But where to locate new hubs? We initially tried some fancy algorithms, but our clients were lost a long time ago. So we plotted the branches on the map, along with the hubs, and the range of the hubs. (This wasn’t a projection or anything — I just plotted latitudes and longitudes on a X-Y scatter plot, put an India map below, and tweaked it.)

India map showing branches and hub coverage

Then people got it. They’d take one look at the map, and say “Ah, so we have uncovered regions in UP, Haryana and Karnataka. OK, I’ll put a hub there. Move on.”

This is an obvious thing to do. But it takes effort. Which is why, sometimes: it’s better that the person who’s thinking of the slides is not the one who makes the slides — just so he doesn’t shy away from good, tough slides.

Visualisation – activities to centralise

Surely we don’t have many activities to centralise? We already have a central hub for processing operations!

We heard that from a fair section of our client organisation. They initially had operations spread across their branches. Some years ago, they had established a central hub and many regional hubs. Yet,

  • Only a few prominent operations were centralised. Others were just regionalised.
  • Regionalisation was inconsistent. Some branches still did these at their own premises.
  • Branches still did the bulk of the work.

We made a list of activities, surveyed all their branches and hubs, and got a good sense of which activities were happening at branches vs regionally vs centrally.

Rather than make a list of these activities (they numbered over 300), we put the variwide chart to an unorthodox use. The chart below shows the activities on the x-axis, and the extent of centralisation on the y-axis.

Variwide showing centralisation of activities

The graph actually consists of thin vertical lines, one for each activity. The height represents the number of branches for which the activity is happening regionally. For the activities on the right, they’re happening at branches. Dark blue lines are happening centrally. Light blue lines are regionalised.

You can see at a glance that about 55% of activities are at branches, 35% are regionalised and 10% are centralised. Clearly there’s a big potential to centralise. Once we showed this slide, most of the objections went away.

Visualisation – centralising improves productivity

When you put people together, they tend to learn from each other. For example, we found one hub opening accounts much faster than another. Why? One guy had found this free software that enables auto-completion, and had installed it on his machine. Copying him, everyone else had done the same on their machine. So the hub as a whole was faster.

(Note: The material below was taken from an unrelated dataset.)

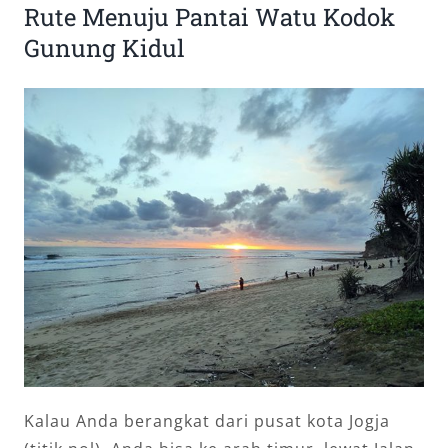
Rute Menuju Pantai Watu Kodok
Gunung Kidul
Kalau Anda berangkat dari pusat kota Jogja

When multiple hubs are put together, they’d all be as fast as the fastest (we hoped). Again, an Excel sheet can give us the estimated increase in productivity.

Table showing increase in productivity due to centralisation

Each hub can (in theory) become as productive as hub A, and you can calculate the improvement in productivity as a % of total effort. But it’s easier to visualise this as a graph.

Variwide chart showing increase in productivity due to centralisation

This is a variwide chart. Variwides are a very powerful way of presenting data, especially when sorted by height. It fully utilises both height, width and area to convey useful information. From the above graph, you can instantly understand all the following:

  • A is the most productive hub, because it’s the tallest
  • B is the biggest hub, because it’s the widest
  • Most of the effort is spent in B, because it’s the biggest block
  • The white space is the possible gain in productivity

You can’t create these by default on Powerpoint. Jon Peltier has a good tutorial on how to create matrix charts (as he calls them). Another way to create them is using X-Y scatter plots to draw the lines.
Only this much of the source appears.